House Speaker Paul Ryan on Tuesday condemned Republican presidential candidate Donald Trump’s call for a ban on Muslim immigrants to America “until our country's representatives can figure out what is going on."
Ryan, who has been Speaker of the House for less than six weeks, had previously eschewed weighing in on presidential politics. He did so Tuesday after an announcement late Monday that Trump would no longer be participating in a Republican National Committee fundraiser later this week.
“This is not conservatism,” Ryan said in the RNC lobby on Capitol Hill. “What was proposed yesterday is not what this party stands for and more importantly it’s not what this country stands for. Not only are there many Muslims serving in our armed forces, dying for this country, there are Muslims serving right here in the House working every day to uphold and defend the constitution.

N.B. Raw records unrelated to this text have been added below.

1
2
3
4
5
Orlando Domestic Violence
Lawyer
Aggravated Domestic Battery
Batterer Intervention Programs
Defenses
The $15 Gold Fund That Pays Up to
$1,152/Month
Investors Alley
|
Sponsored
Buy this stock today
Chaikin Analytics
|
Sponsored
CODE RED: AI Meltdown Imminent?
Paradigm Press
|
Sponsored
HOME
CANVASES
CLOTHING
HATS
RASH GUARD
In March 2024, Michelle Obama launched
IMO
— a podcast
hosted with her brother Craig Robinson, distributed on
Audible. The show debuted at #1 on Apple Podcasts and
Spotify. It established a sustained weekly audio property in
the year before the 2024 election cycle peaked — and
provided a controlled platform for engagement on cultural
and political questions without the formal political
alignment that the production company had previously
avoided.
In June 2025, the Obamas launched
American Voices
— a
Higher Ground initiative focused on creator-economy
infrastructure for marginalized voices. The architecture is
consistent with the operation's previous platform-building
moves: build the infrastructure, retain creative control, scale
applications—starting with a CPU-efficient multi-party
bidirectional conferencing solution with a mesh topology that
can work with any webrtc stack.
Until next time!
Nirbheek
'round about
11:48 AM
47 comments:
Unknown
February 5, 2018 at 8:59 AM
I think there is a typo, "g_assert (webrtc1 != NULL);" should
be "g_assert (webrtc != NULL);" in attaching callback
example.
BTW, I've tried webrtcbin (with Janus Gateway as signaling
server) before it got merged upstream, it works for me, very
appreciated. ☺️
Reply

Some of our best and biggest allies in this struggle and fight against radical Islamic terror are Muslims, the vast vast vast majority of whom are peaceful, who believe in pluralism and freedom, democracy and individual rights.”
Trumps comments came in response to a husband and wife rampage at a holiday party in San Bernardino, California on Friday that left 14 dead and more than 20 injured. The Federal Bureau of Investigation believes the couple was radicalized by al Qaeda. While Syed Rizwan Farook was born American of Pakistani descent, his wife, Tashfeen Malik, entered the United States on a fiancée visa.

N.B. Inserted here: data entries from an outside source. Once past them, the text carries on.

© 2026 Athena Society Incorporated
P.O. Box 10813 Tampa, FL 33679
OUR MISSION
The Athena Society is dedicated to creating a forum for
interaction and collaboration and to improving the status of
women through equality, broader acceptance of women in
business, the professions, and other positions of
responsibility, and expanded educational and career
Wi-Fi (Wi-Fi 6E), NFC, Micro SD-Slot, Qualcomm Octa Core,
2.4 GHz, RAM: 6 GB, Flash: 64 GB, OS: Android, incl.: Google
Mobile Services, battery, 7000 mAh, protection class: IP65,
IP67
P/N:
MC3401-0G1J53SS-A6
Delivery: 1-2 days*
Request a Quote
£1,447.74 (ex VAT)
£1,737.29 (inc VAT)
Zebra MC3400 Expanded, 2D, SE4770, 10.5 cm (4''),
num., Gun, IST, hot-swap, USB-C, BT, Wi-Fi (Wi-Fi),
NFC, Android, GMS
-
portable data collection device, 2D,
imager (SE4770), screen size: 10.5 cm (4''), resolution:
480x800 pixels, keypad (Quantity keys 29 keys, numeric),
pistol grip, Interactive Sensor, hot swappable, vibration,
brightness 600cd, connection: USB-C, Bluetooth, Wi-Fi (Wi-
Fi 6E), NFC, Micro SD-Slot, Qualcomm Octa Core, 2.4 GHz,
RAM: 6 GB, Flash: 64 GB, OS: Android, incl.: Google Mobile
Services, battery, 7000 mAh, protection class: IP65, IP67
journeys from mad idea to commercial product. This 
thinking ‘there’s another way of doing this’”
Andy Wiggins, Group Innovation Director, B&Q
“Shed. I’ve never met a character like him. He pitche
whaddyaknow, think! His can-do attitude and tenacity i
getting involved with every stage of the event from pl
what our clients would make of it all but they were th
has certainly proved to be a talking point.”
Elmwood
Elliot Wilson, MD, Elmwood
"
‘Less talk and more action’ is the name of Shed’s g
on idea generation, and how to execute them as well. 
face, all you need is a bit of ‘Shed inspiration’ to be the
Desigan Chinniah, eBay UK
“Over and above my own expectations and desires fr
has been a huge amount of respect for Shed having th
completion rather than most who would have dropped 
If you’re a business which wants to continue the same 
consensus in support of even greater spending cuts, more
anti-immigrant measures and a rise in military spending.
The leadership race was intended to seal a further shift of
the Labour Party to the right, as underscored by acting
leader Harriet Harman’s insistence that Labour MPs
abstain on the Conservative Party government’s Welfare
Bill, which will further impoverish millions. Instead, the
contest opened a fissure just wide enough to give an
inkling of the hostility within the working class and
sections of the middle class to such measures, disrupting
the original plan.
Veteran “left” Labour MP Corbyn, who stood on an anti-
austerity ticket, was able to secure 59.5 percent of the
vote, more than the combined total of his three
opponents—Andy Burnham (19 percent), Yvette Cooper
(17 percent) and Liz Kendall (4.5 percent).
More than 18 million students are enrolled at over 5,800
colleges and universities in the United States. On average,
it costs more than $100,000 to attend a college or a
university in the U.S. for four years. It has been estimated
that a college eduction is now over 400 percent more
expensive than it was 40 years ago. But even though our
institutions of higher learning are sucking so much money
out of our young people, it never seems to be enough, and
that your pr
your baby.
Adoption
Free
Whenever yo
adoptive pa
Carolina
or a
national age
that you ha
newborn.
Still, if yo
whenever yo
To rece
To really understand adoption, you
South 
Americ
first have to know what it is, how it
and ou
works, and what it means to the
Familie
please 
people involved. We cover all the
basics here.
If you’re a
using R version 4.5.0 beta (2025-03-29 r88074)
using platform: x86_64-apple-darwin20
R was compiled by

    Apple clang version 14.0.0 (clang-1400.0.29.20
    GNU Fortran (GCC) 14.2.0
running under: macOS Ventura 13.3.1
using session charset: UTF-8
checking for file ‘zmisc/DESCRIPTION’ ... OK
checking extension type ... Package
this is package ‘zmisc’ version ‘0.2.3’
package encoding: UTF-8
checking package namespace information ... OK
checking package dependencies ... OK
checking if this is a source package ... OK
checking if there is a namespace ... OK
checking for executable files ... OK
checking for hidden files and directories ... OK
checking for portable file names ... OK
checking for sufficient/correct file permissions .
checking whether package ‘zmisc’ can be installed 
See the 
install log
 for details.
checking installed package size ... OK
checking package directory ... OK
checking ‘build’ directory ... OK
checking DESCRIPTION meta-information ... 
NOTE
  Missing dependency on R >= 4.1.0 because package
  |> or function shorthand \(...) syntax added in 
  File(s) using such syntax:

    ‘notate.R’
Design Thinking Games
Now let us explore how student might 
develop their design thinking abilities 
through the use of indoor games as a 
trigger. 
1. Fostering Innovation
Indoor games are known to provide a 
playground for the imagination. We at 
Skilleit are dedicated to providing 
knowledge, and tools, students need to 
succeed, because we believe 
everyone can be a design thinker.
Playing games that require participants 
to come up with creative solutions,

Ryan did not mention Trump by name, and he pledged to support the Republican nominee, whomever that may be. “I’m going to stand up for what I believe in,” Ryan said. “I’m not concerned about lasting damage to the party; I’m concerned about standing up for our country’s principles. These are first principles and our party is dedicated to first principles and that’s why it’s incumbent on leaders of our party like myself to stand up and defend what conservatism is and what the Republican Party stands for.”
Ryan had a 41% approval rating and a 35% disapproval rating in late November, according to a Public Policy Poll, a better net favorability rating than any of the GOP presidential hopefuls. While he leads in primary polls, Trump has a 56.5% average unfavorable rating and a 36.5% average favorable rating, according to a Huffington Post compilation of surveys.